Солнце, подарив еще один день жизни, уходило за горизонт. А вслед за ним, как стая за вожаком, плыли на запад облака. Все вокруг стихло, завороженно глядя на эту небесную процессию, окрасившую, осиротевший до утра мир нереальными, махровыми цветами. Болотно-зеленая и малиновая краски, будто перемешанные сумасшедшим маляром щедро пролились на деревья, траву и изгородь. А широкая дорога странной рекой застыла неподвижными волнами — ухабами. И по этой реке сейчас, вполне гармоничной частью общей сказочной картины, ехали скособоченные дрожки. Наши дрожки с запряженной в них, совершенно незнакомой серо-сиреневой в этом свете лошадью. Правила повозкой худая старуха в черном, перетянутом на лбу узлом платке. Старуха сидела на кривых кОзлах совсем с краю, почти на боковом поручне, но факт этот нисколько не умалял ее величавой сосредоточенности.
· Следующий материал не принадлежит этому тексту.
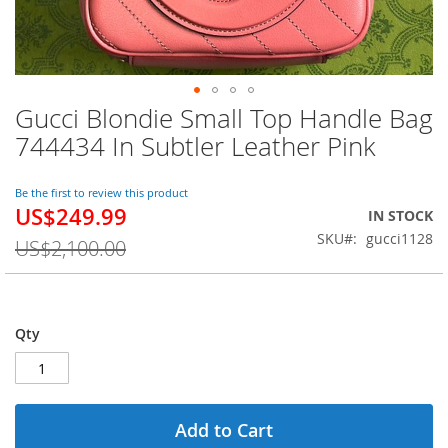
Gucci Blondie Small Top Handle Bag
Skip
to
744434 In Subtler Leather Pink
the
beginning
of
Be the first to review this product
US$249.99
the
Special
IN STOCK
images
Price
SKU
gucci1128
US$2,100.00
gallery
Qty
Add to Cart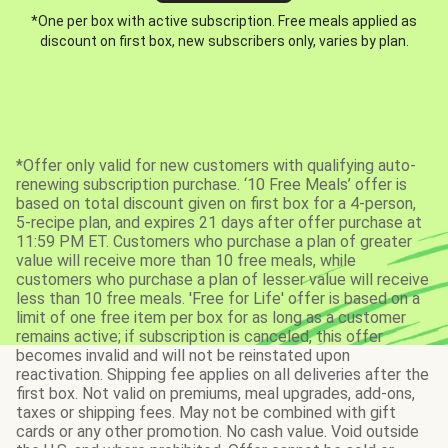
*One per box with active subscription. Free meals applied as
discount on first box, new subscribers only, varies by plan.
*Offer only valid for new customers with qualifying auto-
renewing subscription purchase. ‘10 Free Meals’ offer is
based on total discount given on first box for a 4-person,
5-recipe plan, and expires 21 days after offer purchase at
11:59 PM ET. Customers who purchase a plan of greater
value will receive more than 10 free meals, while
customers who purchase a plan of lesser value will receive
less than 10 free meals. 'Free for Life' offer is based on a
limit of one free item per box for as long as a customer
remains active; if subscription is canceled, this offer
becomes invalid and will not be reinstated upon
reactivation. Shipping fee applies on all deliveries after the
first box. Not valid on premiums, meal upgrades, add-ons,
taxes or shipping fees. May not be combined with gift
cards or any other promotion. No cash value. Void outside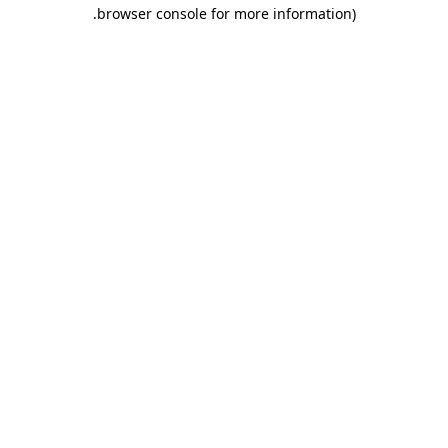
.
browser console for more information)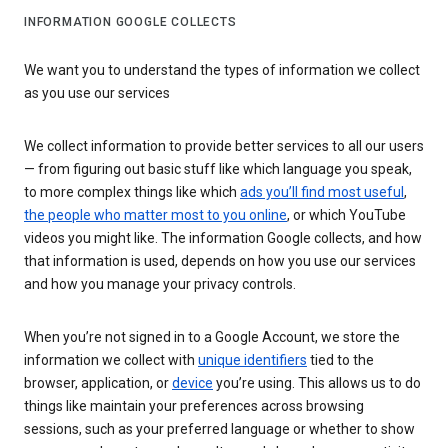
INFORMATION GOOGLE COLLECTS
We want you to understand the types of information we collect
as you use our services
We collect information to provide better services to all our users
— from figuring out basic stuff like which language you speak,
to more complex things like which
ads you’ll find most useful
,
the people who matter most to you online
, or which YouTube
videos you might like. The information Google collects, and how
that information is used, depends on how you use our services
and how you manage your privacy controls.
When you’re not signed in to a Google Account, we store the
information we collect with
unique identifiers
tied to the
browser, application, or
device
you’re using. This allows us to do
things like maintain your preferences across browsing
sessions, such as your preferred language or whether to show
Сбоку от нее, привязанный за веревку, трусил огромный лохматый кобель, примерно той же расцветки, что и фантастическая лошадь. А сами дрожки были доверху загружены сундуками, мешками и одиноко торчащим, как покосившаяся мачта корабля, свернутым ковром... И все это плыло по реке... Можно было бы сказать, что плыло, если бы не страшный скрип и скрежет... Все это медленно выбывало из Мэзонружа в сторону соседнего Мочалина.
— Это... кто? — тихо произнес, тоже, видимо, впечатлившийся зрелищем, Ветран.
— Это?.. По всей видимости, плод наших с вами совместных деяний — вдова отца Аполлинария, госпожа Илуниха. Или, как там ее на самом деле.
— Не может этого быть, — припечатался носом к стеклу кот. — Это же полностью противоречит здравому смыслу.
— Можно подумать, то, что привело к... — мотнула я головой в сторону удаляющихся дрожек. — здравым смыслом было преисполнено.
— Вы о чем сейчас? — не отрываясь от окна, буркнул воин духа.
— Да-а, долго рассказывать. Ну, а если в двух словах... — растерянно уставилась я на задумчивый мужской профиль, а потом хмыкнула. — Знаменья... и иже с ними.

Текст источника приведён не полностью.